_Activity_. Go through the material below and copy each line where the word "todos" appears.

_Dataset content_.
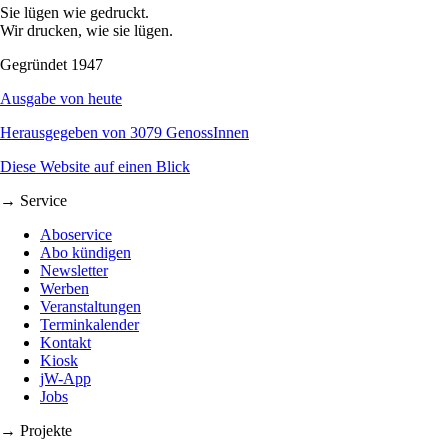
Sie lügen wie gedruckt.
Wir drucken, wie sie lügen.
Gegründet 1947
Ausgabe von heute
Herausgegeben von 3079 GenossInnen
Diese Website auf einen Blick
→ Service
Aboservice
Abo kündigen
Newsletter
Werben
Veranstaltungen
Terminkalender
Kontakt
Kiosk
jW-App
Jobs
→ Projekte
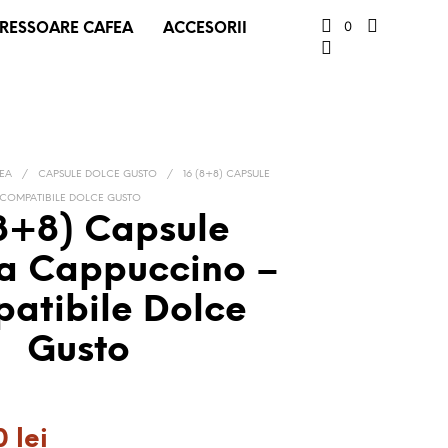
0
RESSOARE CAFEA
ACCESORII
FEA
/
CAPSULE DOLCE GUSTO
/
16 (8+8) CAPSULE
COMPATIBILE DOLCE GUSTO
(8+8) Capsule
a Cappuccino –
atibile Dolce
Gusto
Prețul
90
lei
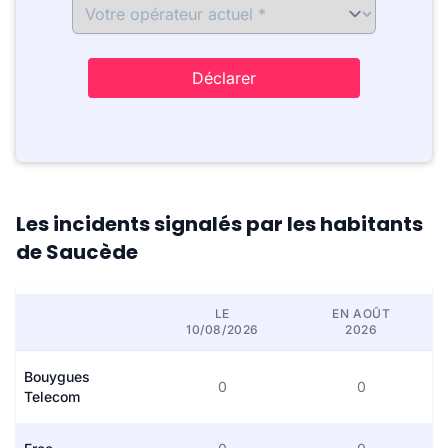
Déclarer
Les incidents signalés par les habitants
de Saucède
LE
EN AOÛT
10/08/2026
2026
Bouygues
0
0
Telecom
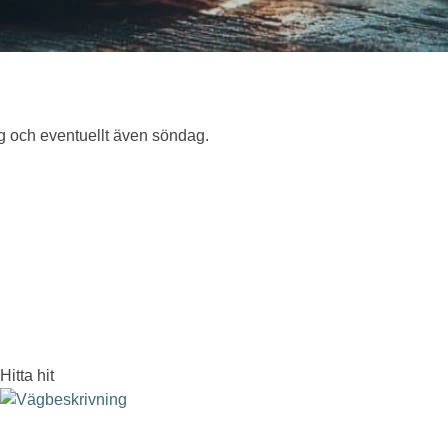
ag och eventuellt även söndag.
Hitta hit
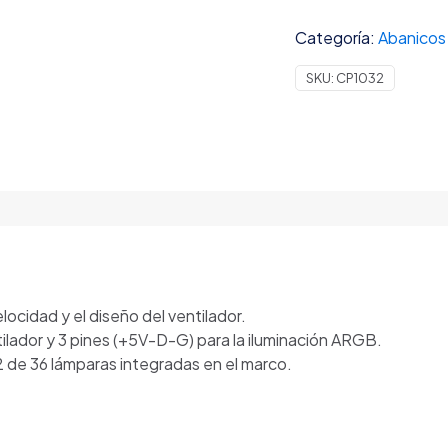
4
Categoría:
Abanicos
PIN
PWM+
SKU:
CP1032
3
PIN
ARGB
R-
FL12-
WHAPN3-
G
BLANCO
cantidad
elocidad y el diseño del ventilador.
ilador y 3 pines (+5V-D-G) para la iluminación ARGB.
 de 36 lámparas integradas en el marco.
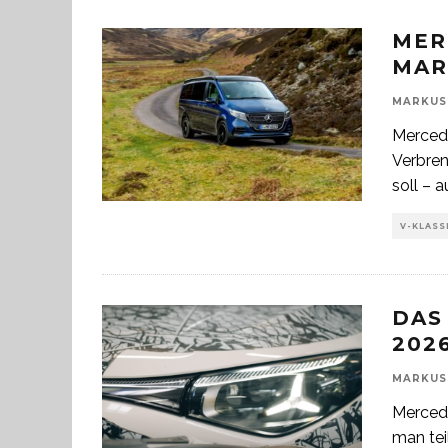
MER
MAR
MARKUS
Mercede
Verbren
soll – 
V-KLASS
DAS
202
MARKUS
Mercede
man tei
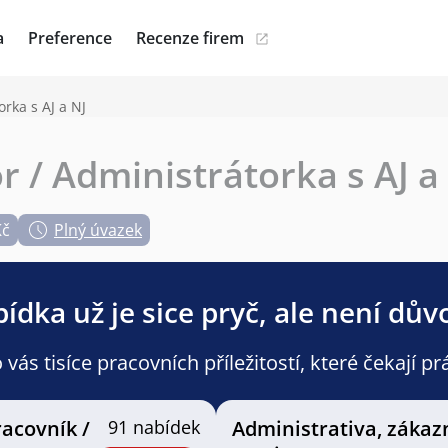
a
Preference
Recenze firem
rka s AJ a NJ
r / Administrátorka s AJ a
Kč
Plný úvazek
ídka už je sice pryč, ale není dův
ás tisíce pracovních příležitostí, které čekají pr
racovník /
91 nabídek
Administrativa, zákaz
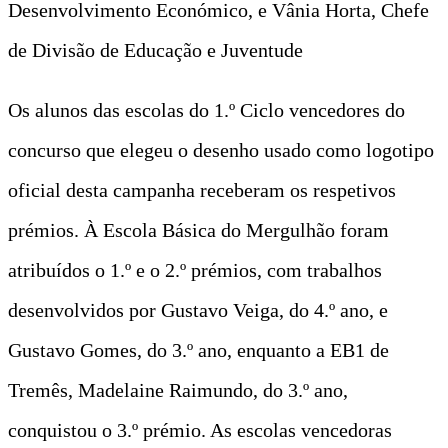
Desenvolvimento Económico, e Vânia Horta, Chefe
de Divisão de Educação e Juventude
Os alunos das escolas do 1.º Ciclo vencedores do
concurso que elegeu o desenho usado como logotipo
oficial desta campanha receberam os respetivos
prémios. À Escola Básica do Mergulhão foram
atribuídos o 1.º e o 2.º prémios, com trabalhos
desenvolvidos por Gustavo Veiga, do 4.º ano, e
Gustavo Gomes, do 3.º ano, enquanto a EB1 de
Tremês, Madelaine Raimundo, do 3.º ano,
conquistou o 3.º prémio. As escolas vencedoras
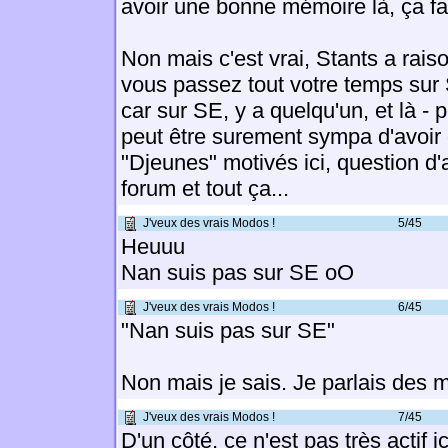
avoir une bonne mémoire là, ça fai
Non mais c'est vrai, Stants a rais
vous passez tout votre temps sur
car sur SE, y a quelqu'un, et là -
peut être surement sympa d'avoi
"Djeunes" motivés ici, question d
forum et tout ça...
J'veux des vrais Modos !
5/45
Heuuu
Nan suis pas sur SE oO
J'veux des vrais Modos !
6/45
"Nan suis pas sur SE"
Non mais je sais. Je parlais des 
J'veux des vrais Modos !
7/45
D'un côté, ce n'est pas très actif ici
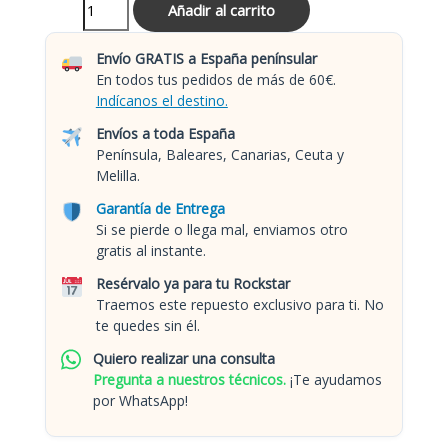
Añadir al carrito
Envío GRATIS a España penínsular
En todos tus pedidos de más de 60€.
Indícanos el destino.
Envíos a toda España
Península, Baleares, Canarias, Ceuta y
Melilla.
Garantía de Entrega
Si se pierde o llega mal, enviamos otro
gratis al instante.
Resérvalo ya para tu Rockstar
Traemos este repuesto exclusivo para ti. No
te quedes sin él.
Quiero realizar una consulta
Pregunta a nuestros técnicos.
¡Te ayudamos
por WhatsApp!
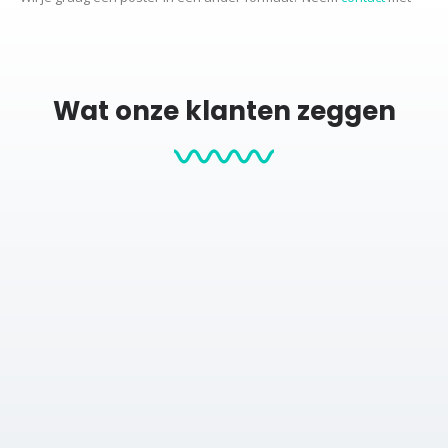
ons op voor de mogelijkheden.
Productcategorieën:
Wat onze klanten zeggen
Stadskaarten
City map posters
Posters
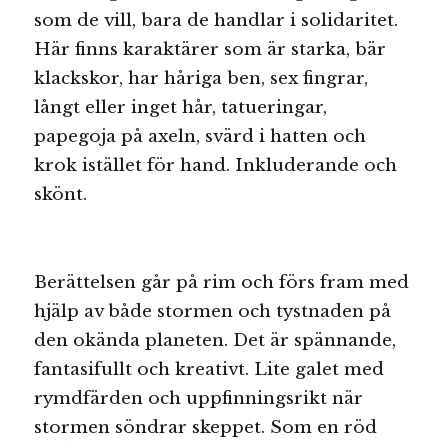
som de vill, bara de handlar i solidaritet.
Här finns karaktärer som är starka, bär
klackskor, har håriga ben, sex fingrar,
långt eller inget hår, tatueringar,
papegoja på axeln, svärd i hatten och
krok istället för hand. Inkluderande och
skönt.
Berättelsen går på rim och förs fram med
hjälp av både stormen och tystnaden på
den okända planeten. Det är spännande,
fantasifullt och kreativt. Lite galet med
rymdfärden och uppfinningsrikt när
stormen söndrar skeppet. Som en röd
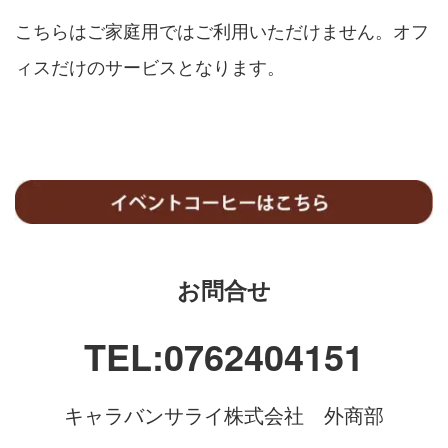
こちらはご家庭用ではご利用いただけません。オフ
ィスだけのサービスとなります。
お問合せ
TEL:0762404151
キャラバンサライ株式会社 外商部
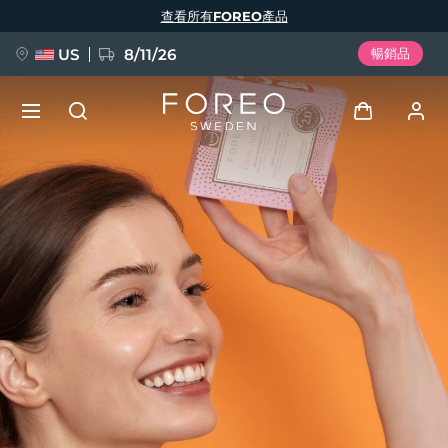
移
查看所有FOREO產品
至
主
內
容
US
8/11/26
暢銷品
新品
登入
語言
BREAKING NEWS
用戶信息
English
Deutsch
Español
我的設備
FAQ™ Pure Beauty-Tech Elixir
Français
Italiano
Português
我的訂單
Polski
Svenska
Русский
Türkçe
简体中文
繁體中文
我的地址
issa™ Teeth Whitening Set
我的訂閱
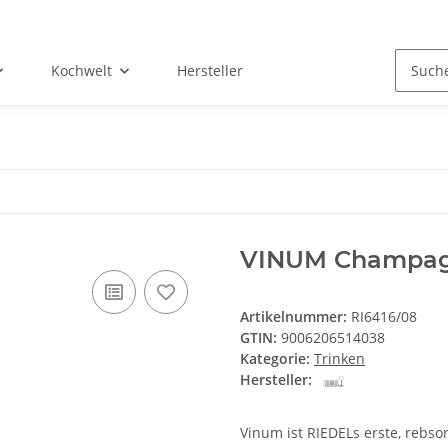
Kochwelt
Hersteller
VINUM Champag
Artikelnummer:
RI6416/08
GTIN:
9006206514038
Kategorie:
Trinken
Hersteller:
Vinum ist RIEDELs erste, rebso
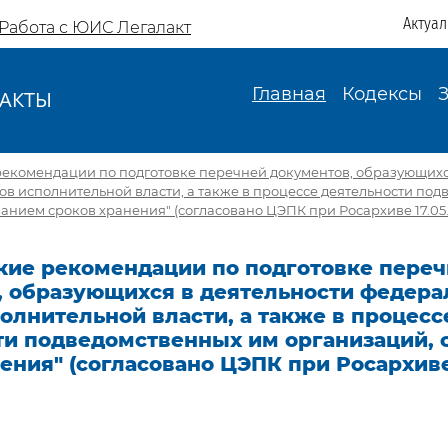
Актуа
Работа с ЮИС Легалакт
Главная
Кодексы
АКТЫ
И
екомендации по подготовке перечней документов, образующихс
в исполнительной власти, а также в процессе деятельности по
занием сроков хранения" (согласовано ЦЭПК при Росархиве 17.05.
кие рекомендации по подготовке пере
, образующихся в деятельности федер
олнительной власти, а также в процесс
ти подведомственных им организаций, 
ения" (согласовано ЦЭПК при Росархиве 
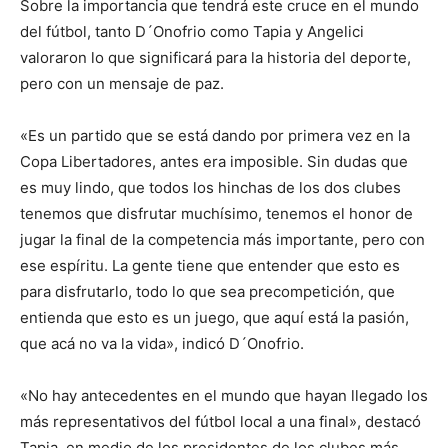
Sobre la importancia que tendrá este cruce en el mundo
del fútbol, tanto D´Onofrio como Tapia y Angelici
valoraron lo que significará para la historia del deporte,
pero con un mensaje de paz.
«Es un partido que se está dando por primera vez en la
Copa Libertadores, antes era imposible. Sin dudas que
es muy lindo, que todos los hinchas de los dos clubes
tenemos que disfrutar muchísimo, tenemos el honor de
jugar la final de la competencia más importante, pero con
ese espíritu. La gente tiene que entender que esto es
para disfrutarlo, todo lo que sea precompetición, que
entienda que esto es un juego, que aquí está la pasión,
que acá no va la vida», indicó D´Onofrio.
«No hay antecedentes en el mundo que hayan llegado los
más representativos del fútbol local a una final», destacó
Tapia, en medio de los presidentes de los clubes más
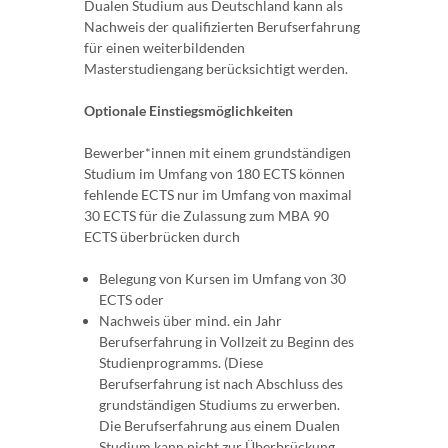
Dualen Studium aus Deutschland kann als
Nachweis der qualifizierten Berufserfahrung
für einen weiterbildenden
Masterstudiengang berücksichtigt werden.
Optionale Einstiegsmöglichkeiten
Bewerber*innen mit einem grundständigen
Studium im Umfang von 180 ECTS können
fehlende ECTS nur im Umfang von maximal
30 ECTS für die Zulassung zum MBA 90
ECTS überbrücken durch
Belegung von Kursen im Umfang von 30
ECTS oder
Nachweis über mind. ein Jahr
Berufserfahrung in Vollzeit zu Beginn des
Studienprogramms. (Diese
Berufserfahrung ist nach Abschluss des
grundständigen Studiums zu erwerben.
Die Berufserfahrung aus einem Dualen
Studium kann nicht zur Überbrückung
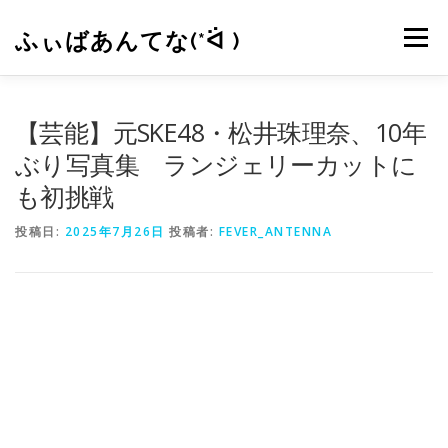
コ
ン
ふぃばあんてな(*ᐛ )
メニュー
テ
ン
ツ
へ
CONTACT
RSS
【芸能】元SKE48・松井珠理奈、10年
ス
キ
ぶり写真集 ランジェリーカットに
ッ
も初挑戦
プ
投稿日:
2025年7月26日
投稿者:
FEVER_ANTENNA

_Output of the task_.
En todos tus pedidos de más de 60€.
es muy lindo, que todos los hinchas de los dos clubes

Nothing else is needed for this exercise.